Our eldest son Oliver is now living and working in Japan. And when I say Japan, I don’t mean Japan= Tokyo; as in China= Shanghai or Italy= Rome– each of them huge, sprawling international versions of each other where you’ll always be close to a Starbucks. For the next two years, his home is a small city, Esashi, population 8000, give or take, in Hokkaido. He has a government-sponsored job with the local school district, tasked with raising the capacity for English-speaking among teachers, students and the wider community. He’ll learn invaluable lessons that come with having any job, and working out the flow between personal expression and the expectations of his employers. But his primary reason for being there, he is clear, is to become fluent in Japanese, as this is critical for his future career as an academic. He’d completed two years of learning Japanese at the University of Denver, but there is a difference between classroom learning and an immersion in the culture.
So the other day we were speaking on Line (the Japanese text/voice app), and I asked him how his Japanese was coming along.

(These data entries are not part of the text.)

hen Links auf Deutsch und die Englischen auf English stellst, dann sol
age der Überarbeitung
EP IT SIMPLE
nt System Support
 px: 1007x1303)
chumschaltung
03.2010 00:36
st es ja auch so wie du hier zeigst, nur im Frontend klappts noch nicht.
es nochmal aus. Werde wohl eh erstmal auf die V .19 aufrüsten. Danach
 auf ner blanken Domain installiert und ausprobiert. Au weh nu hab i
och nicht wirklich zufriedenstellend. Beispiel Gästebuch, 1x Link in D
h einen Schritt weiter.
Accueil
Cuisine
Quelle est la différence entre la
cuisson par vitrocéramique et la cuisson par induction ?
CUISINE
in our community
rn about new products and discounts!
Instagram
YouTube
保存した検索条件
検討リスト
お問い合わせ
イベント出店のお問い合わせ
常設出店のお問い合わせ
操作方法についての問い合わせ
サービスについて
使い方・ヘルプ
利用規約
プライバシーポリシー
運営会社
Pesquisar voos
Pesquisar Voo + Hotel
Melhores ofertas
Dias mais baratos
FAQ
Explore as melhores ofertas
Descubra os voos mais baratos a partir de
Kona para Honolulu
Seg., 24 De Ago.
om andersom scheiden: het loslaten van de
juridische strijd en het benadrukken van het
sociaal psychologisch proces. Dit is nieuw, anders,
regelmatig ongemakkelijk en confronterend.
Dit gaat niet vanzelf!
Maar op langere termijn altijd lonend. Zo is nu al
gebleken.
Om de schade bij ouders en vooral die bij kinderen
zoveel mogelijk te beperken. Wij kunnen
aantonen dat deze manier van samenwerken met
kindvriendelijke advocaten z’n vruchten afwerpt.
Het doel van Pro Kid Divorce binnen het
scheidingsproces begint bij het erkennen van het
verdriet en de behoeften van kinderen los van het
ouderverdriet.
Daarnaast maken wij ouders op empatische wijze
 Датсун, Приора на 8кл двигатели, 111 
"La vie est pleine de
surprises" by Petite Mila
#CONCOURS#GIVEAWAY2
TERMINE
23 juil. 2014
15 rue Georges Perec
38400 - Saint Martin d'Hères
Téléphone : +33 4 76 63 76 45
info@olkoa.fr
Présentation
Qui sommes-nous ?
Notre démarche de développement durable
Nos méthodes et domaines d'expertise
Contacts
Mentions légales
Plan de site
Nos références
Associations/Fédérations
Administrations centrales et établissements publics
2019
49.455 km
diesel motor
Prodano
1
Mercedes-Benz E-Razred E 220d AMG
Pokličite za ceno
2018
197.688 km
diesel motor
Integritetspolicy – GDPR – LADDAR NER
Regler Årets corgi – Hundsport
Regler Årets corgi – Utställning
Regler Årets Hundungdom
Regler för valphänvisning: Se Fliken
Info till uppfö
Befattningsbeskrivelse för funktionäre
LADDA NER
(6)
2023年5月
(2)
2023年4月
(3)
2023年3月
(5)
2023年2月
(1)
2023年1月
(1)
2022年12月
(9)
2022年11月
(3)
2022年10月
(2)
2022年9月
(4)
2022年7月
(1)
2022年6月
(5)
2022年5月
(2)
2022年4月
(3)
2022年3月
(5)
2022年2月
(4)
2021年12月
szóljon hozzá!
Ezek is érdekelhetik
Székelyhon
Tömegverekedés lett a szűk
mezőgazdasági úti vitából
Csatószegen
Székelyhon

He told me the story of having a conversation recently with someone in the community about something they needed to make a decision together on, I can’t recall the details. But I do remember Ollie explaining the difference between what’s going on regularly for him now, compared with his travels through Europe in his ‘gap year’ (strange term, ’gap,’ for a year that had so much richness in it!). And here is the difference he shared with me: that when his Japanese is not good enough to produce an easy understanding in his audience, he can’t expect there’ll be a fallback like when he was in Germany, for example. That when his German was not good enough, his German counterparts would always be able to slip into near-perfect English and rescue the conversation. Where he is in Japan, there is no such fallback available. His Japanese halts, and his Japanese counterparts have almost zero English.
And so what occurs then is patience, and persistence, and a desire to somehow connect, despite the lack of technically correct language. They make a subtle agreement that they will find a way forward, together. That connection will matter more than the reasons to have a problem.
In other words, there is unconditional communication, driven by empathy and creativity, and care.
And that’s part of my vision for this thing I call unconditional communication. Because the alternative, which is two smart minds, defending their own egos by labeling and judging the other, explaining why reality should be different than it is. All that, I’m so tired of it.